(Page images and extracted text)
━━━━━━

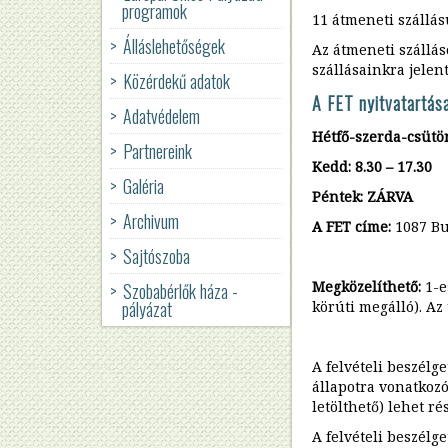
Iroda,
programok
bázisépítés
Felvételi
11 átmeneti szállás
jó
Utak
és
Álláslehetőségek
gyakorlatai
és
Az átmeneti szállás
Foglalkoztatási
Európában
korlátok
részleg
szállásainkra jelent
Közérdekű adatok
Hirdetmények
a
Látni
A FET nyitvatartása
hajléktalanellátásban
Egészségügyi
Adatvédelem
Szabályzatok
és
szolgáltatások
láttatni
Hétfő-szerda-csütört
Kiadványok
Partnereink
Közadat
Intézményi
Kedd: 8.30 – 17.30
kereső
Off
Tanulmányok
beszámolók
Galéria
the
Péntek: ZÁRVA
Ellátott
Streets
Elsőként
Közalkalmazotti
Archivum
Szociális
jogi
A FET címe:
1087 Bu
lakhatás
Tanács
munka
képviselők
Erasmus+
szakmai
Sajtószoba
megújítása
Idős
nap
Közérdekű
hajléktalan
2016
Megközelíthető:
1-e
Szobabérlők háza -
Szociális
bejelentés,
emberek
pályázat
körúti megálló).
Az 
munka
panasz
támogatásának
Hasznos
a
fejlesztése
linkek
BMSZKI-
ban
A felvételi beszélg
Ways
állapotra vonatkozó
out
K-
letölthető) lehet ré
of
M
homelessness
Régió
A felvételi beszélg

━━━━━━

A faithful, complete copy of the entries is required, without the pictures.

## [Answer space]
Iroda,
programok
bázisépítés
Felvételi
11 átmeneti szállás
jó
Utak
és
Álláslehetőségek
gyakorlatai
és
Az átmeneti szállás
Foglalkoztatási
Európában
korlátok
részleg
szállásainkra jelent
Közérdekű adatok
Hirdetmények
a
Látni
A FET nyitvatartása
hajléktalanellátásban
Egészségügyi
Adatvédelem
Szabályzatok
és
szolgáltatások
láttatni
Hétfő-szerda-csütört
Kiadványok
Partnereink
Közadat
Intézményi
Kedd: 8.30 – 17.30
kereső
Off
Tanulmányok
beszámolók
Galéria
the
Péntek: ZÁRVA
Ellátott
Streets
Elsőként
Közalkalmazotti
Archivum
Szociális
jogi
A FET címe:
1087 Bu
lakhatás
Tanács
munka
képviselők
Erasmus+
szakmai
Sajtószoba
megújítása
Idős
nap
Közérdekű
hajléktalan
2016
Megközelíthető:
1-e
Szobabérlők háza -
Szociális
bejelentés,
emberek
pályázat
körúti megálló).
Az 
munka
panasz
támogatásának
Hasznos
a
fejlesztése
linkek
BMSZKI-
ban
A felvételi beszélg
Ways
állapotra vonatkozó
out
K-
letölthető) lehet ré
of
M
homelessness
Régió
A felvételi beszélg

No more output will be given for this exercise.